By the way, at this link you can see the past surveys.

https://qablog.practitest.com/state-of-testing/

Friday, January 17, 2020

Burned by Thunderbird 68? Here's How to Get Your e-mails Back!

One of my "Randy-isms" is "Just because you are ready to release the code doesn't mean the user is ready to accept it."

That played out for me today when I opened Thunderbird for Mac and it auto-installed the most recent release (68.4.1).

Immediately, I noticed all my e-mail accounts and e-mails within them were gone, gone, gone. Deep breaths....

So, I looked into this release and saw, "Thunderbird version 68.4.1 provides an automatic update from Thunderbird version 60." However, that was not the case for me and I suspect it may not be the case for others.

You must understand that I don't do "Inbox Zero". In fact, my inbox is my history for many things I do (along with the thousands of pictures on my phone). So, I was somewhat panicked.

However, I knew the e-mail files were there, just not being seen by the new version.

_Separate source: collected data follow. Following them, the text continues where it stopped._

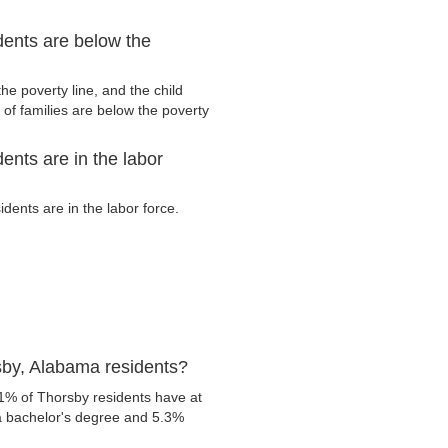
ents are below the
e poverty line, and the child
of families are below the poverty
nts are in the labor
ents are in the labor force.
sby, Alabama residents?
1% of Thorsby residents have at
 a bachelor's degree and 5.3%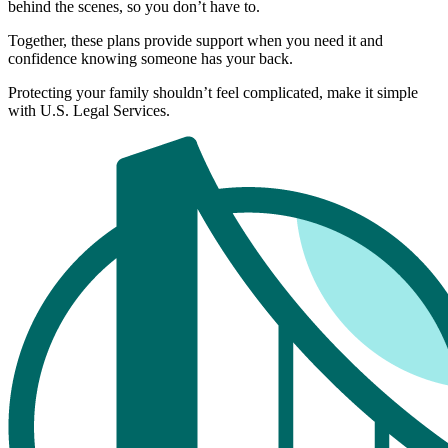
behind the scenes, so you don’t have to.
Together, these plans provide support when you need it and
confidence knowing someone has your back.
Protecting your family shouldn’t feel complicated, make it simple
with U.S. Legal Services.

Plus, I have redundant backups, so I knew I could get everything back. And...the beauty of the Mac is that you can just run the app with no install process like in Windows.

I managed to find the old version at https://ftp.mozilla.org/pub/thunderbird/releases/

I downloaded version 60.9.1 (you will need to navigate through the sub-folders to get the right language version).

I opened it and instantly had access to all my e-mails.

The new version (68.4.1) looks great, but it was useless to me. I hope it works for me better in future releases. But for now, I have "auto update" turned off!

I hope this helps you!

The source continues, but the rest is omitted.